As long as we maintain good boundaries and clear contracts, we can reason about and test these functions as if they were pure — even when they’re not.
I’ve found far more success in structuring for purity than in chasing purity for its own sake.
This mindset applies across the board — whether I’m shaping business rules, transforming data, or designing system behaviors.
Immutability
Immutability is a great tool to use to improve predictability.
If a value is declared as immutable and never changes, great — that’s easy to reason about.
But if a value is mutable, and that’s clearly declared and understood — that’s fine too.
The real problem isn’t mutation — it’s unexpected mutation.
Some languages help you with this through the type system (like TypeScript, Rust, or Elm).
Others, like JavaScript or Python, leave it to convention and discipline.
Either way, the goal is the same:
Declare your intent.
Stick to that intent.
The intent itself is a contract.
That’s usually good enough.
Build Behavior from Small Pieces
Functional thinking isn’t just about functions — it’s about how we structure systems.
I’ve found the most success in systems that are composed from focused units — each owning a clear behavior or decision. This works better than trying to centralize everything into one orchestrator or “God class.”
Some patterns I lean on:
- Keep orchestration shallow — let domain logic live in reusable units
- Group behavior by cohesion, not inheritance
- Compose systems by layering contracts, not hard-coded call chains
It’s about making change easier — and more localized — when the system grows.
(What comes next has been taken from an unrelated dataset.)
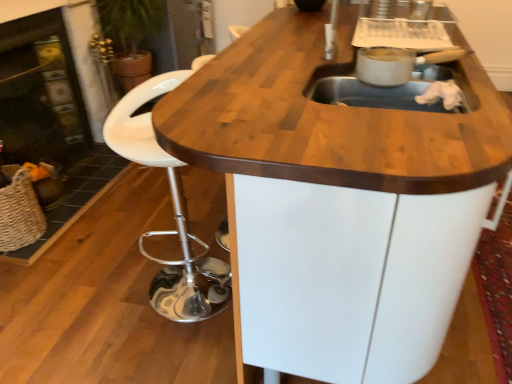 Find the location of a particular element. vacant space to the left of white plastic stool at lower left is located at coordinates (106, 294).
Functional Principles Aren’t the Opposite of OOP
Functional and object-oriented principles can (and often should) coexist.
- Use classes to own lifecycle and boundaries
- Use functions to express clear, testable logic
- Use DI to wire them together without magic
In the end, all of this is in service of one thing: clarity.
Conclusion
Functional programming offers some great tools — but the value comes from how we apply them, not whether we follow the paradigm perfectly.
- Purity gives us control over behavior.
- Immutability gives us clarity over data.
- Composition gives us structure and scalability.
Code can be structured in a way that achieves all of the above — even if, underneath, it’s not written in a purely functional style.
With clear boundaries and well-defined contracts, systems become easier to understand, test, and extend.
And whether I’m working in a class-heavy codebase or a function-first one, those principles still apply.